State labors to meet jobless demand

California’s system for providing jobless benefits is quickly running out of money even as state government scrambles to keep up with the highest level of unemployment in almost 15 years.

Meanwhile, other state services for the jobless are stretched thin as the state’s unemployment rate rose in November to 8.4%, up from 8.2% the month before.

Millions of calls to state unemployment insurance processing centers continue to go unanswered, a problem first reported by The Times in April. A 30-year-old computer system is overloaded, and stressed clerks are swamped by backlogged applications.

California is not alone in dealing with an unprecedented jump in the number of applications for unemployment benefits. With U.S. unemployment at 7.2%, at least 10 other states report strains on computer and telephone networks. Computers recently crashed for short periods in hard-hit New York, North Carolina and Ohio.


“The magnitude of it cannot be overstated. The calls are coming in fast and furious in all the states,” said Ingrid Evans, director of unemployment insurance for the National Assn. of State Workforce Agencies in Washington.

Last month, California issued $1.1 billion in assistance checks to 429,000 claimants. Unemployed workers are eligible for payments of as much as $450 a week for up to 59 weeks.

California’s unemployment insurance fund, which is funded by payroll taxes paid by employers, is expected to run short of cash within two weeks. The state is paying out $30 million to $34 million a day in benefits. During the week of Jan. 5, its balance fell from about $500 million to $270 million.

Jobless benefits will not stop, but the state must seek a federal loan to keep the system afloat. Five other states have already obtained such short-term loans, which must be paid back with interest.


“We must take action now,” Gov. Arnold Schwarzenegger told lawmakers in November, “because the longer we wait, the worse the situation will get for the system and California families who rely on it.”

His comment came as he urged lawmakers to raise payroll taxes on employers and cut benefits to unemployed workers. Despite the urgency, neither Schwarzenegger nor lawmakers have engaged in negotiations aimed at keeping the unemployment insurance fund in the black. They’ve been aware of the problem since at least 2004.

Without action, California’s unemployment fund will be $2.4 billion in the red by the end of this year, said Lorree Levy, a spokeswoman for the Employment Development Department.

The department’s inadequate funding, understaffing and obsolete equipment are adding to the woes of already unhappy claimants.

“They need to be helping out people because it’s a bad time,” said Fred McLane, an out-of-work assistant film cameraman from Pacific Palisades. McLane said he made 59 unsuccessful calls to Employment Development on Friday , trying to deal with a problem that could be resolved only on the telephone.

Chad Boyer, a laid-off newspaper advertising salesman from San Diego, had an even harder time.

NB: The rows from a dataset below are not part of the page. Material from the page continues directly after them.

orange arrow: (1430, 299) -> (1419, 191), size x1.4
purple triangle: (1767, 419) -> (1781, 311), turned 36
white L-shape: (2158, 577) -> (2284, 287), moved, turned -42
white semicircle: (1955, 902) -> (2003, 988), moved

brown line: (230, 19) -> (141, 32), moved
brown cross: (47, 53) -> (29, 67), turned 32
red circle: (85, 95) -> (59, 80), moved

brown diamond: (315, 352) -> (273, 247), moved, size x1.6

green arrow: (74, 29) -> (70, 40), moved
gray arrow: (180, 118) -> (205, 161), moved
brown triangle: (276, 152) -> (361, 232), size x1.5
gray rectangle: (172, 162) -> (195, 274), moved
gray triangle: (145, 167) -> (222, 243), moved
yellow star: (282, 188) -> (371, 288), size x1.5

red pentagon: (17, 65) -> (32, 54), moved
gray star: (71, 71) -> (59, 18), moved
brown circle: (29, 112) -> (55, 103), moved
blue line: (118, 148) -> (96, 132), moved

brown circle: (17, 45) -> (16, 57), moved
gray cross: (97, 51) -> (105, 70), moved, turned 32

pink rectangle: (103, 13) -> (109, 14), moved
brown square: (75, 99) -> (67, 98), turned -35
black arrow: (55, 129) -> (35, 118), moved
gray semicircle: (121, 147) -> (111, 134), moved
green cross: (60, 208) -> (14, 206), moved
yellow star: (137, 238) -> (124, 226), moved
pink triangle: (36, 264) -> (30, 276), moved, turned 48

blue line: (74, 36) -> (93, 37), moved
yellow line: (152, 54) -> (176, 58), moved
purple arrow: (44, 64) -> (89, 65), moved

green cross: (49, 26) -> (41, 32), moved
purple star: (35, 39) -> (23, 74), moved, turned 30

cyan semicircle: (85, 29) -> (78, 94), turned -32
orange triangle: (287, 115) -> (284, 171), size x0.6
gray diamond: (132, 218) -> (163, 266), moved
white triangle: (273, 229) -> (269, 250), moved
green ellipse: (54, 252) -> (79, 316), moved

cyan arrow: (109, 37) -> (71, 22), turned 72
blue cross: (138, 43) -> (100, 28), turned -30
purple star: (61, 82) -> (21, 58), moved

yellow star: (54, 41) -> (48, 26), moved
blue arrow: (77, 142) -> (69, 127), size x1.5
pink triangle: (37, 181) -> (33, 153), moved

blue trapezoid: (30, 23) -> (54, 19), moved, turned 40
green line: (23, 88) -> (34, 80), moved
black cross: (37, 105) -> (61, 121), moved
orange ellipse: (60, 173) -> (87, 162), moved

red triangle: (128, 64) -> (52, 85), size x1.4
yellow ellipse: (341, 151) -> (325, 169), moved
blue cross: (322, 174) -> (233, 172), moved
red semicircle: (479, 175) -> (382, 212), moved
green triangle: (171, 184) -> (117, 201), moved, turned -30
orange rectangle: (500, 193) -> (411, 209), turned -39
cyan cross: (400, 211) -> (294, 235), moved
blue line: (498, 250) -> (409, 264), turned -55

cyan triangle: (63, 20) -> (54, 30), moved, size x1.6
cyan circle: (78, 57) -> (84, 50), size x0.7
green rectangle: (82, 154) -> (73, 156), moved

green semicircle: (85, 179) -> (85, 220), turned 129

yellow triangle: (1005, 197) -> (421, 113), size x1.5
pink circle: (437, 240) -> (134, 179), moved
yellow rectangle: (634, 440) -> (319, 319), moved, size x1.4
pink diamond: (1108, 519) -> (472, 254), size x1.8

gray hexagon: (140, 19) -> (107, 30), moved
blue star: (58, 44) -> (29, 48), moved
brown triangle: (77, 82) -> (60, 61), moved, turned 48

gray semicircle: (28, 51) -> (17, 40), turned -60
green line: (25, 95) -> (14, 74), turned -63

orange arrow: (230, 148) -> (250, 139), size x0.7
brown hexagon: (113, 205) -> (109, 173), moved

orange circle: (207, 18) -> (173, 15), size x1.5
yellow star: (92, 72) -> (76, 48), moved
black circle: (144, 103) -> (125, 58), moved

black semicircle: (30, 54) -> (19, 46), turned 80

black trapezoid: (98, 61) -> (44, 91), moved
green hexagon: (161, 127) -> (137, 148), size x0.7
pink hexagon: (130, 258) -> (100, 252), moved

In November, he called the state’s toll-free number 802 times over a three-week period to check on his claim. He didn’t get through once.

“I think it’s easier to call a radio station and get free tickets to a Pink Floyd show than to get a live person at EDD,” he said. “It’s a nightmare.”

For now, California has avoided a complete breakdown. But officials fear for the worst. Call center employees are voluntarily working on weekends and holidays, and the application backlog at one of the six centers swelled to 72 hours last month from 12 hours in November, according to a Employment Development memo.


On Wednesday, part of Employment Development’s computer crashed for about an hour, though there was no delay in processing applications or issuing checks, the agency said.

Lawmakers concede they’re aware of the increasingly dire situation but say they are too caught up in trying to avoid a bigger financial catastrophe -- the state running short of cash to pay its bills.

“The truth is we’ve been so focused on the $41-billion budget deficit,” said Senate President Pro Tem Darrell Steinberg (D-Sacramento).

Daily closed-door talks between top legislative leaders and the governor have yet to find a way to avoid the state starting to issue IOUs as soon as February.

Both business and labor union lobbyists in Sacramento say they’re frustrated with the impasse but remain reluctant to shift hardened positions. Business leaders agree that some tax increase might be needed because California’s unemployment insurance tax is collected on a wage base of only $7,000 a year, one of the lowest in the nation. But they insist that any tax hike should be accompanied by cuts in benefits and tightening of eligibility.

“This is something that needs to be resolved,” said Jason Schmelzer of the California Chamber of Commerce. “We are more than happy to have this conversation with the Legislature when the conversation is ready to be had.”

Union leaders counter that negotiations are unlikely to be fruitful as long as Republican lawmakers can put up enough votes to keep an unemployment insurance overhaul bill from getting the constitutionally required two-thirds vote to approve a tax hike.

“We have no evidence that the business community or the Republicans want to negotiate on this issue,” said Angie Wei, legislative director for the California Labor Federation. “And we have not heard anything from the administration that it is bargaining.”


Labor and advocates for the working poor say they have no interest in cutting benefits.

“That’s the worst thing you can do in the middle of a recession,” said Maurice Emsellem, a co-policy director for the National Employment Law Project.